INFORMATION PROVIDED>
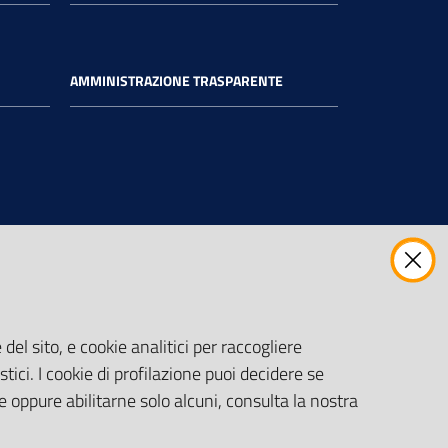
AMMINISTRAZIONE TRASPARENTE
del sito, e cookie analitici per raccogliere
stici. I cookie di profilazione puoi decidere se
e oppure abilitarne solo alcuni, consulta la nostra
==
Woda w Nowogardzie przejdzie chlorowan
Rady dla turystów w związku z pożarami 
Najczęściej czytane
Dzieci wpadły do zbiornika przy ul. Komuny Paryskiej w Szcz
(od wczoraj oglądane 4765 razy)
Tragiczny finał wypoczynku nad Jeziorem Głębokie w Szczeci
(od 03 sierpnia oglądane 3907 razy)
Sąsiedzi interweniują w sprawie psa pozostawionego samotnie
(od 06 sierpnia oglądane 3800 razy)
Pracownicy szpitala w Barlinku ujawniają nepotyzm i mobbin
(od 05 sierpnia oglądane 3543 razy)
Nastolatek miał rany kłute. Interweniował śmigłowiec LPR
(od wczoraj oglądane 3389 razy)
==
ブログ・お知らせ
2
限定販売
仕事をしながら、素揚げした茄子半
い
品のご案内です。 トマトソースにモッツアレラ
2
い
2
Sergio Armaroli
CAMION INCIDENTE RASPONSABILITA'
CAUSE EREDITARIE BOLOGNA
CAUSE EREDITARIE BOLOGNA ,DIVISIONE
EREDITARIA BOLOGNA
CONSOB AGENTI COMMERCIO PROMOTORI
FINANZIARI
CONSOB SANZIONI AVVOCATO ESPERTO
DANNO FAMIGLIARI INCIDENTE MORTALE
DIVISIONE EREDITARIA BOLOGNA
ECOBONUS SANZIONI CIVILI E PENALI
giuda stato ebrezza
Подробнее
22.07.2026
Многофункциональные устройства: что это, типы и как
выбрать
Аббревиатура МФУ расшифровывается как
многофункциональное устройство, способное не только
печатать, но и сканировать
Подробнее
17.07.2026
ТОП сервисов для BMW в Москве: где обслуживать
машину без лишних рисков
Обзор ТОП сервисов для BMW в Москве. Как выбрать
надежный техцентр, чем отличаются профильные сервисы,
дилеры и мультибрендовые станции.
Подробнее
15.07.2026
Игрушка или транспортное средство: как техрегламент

ABOUT THIS TASK>
Taking the material above, extract exactly and only the lines from the line with "Аббревиатура МФУ расшифровывается как" to the line with "Игрушка или транспортное", inclusive of both.

TASK OUTPUT>
Аббревиатура МФУ расшифровывается как
многофункциональное устройство, способное не только
печатать, но и сканировать
Подробнее
17.07.2026
ТОП сервисов для BMW в Москве: где обслуживать
машину без лишних рисков
Обзор ТОП сервисов для BMW в Москве. Как выбрать
надежный техцентр, чем отличаются профильные сервисы,
дилеры и мультибрендовые станции.
Подробнее
15.07.2026
Игрушка или транспортное средство: как техрегламент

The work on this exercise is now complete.